▸ PROBLEM DESCRIPTION
Pick out the lines below that include the string "zijn".

▸ RECORDS FOR THIS TASK
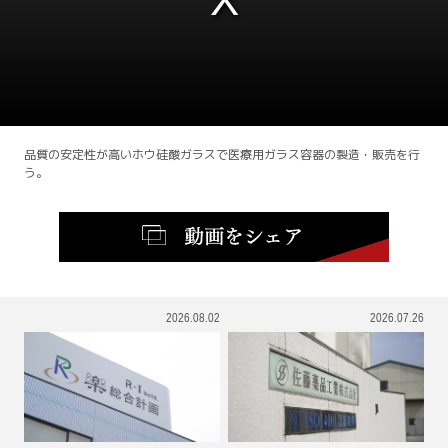
This
is
a
modal
window.
品質の安定性が高いホウ硅酸ガラスで医療用ガラス容器の製造・販売を行
う。
2026.08.02
2026.07.26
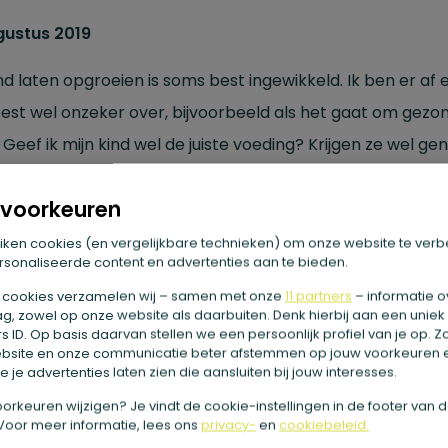
gustus 2019
nd laten opgroeien is soms best ingewikkeld. Ik ben er af 
est wel onzeker over, bijvoorbeeld als het gaat om gezo
 Geef ik mijn kind wel de juiste voeding? Krijgen ze wel ge
te en fruit binnen? Er zijn natuurlijk richtlijnen van bijvoo
voorkeuren
oedingscentrum, maar lukt het altijd wel om me daar
aal aan te houden? Er zijn van die dagen dat mijn man en
iken cookies (en vergelijkbare technieken) om onze website te verb
sonaliseerde content en advertenties aan te bieden.
thuis zijn en we toch weer een snelle spaghetti in elkaar
 cookies verzamelen wij – samen met onze
11 partners
– informatie o
en, een afhaalmaaltijd eten of een pizza bestellen
.
Ook las
g, zowel op onze website als daarbuiten. Denk hierbij aan een uniek
 ID. Op basis daarvan stellen we een persoonlijk profiel van je op. 
kids zijn niet dol op groente. Gelukkig heb ik daar nu wel e
bsite en onze communicatie beter afstemmen op jouw voorkeuren 
sing voor gevonden waar ik heel blij mee ben: de
 je advertenties laten zien die aansluiten bij jouw interesses.
tesapjes van Sap.je. Lees het volledige artikel op hun we
e voorkeuren wijzigen? Je vindt de cookie-instellingen in de footer van 
Voor meer informatie, lees ons
privacy-
en
cookiebeleid.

▸ WRITTEN REPLY
te en fruit binnen? Er zijn natuurlijk richtlijnen van bijvoo
aal aan te houden? Er zijn van die dagen dat mijn man en
thuis zijn en we toch weer een snelle spaghetti in elkaar
kids zijn niet dol op groente. Gelukkig heb ik daar nu wel e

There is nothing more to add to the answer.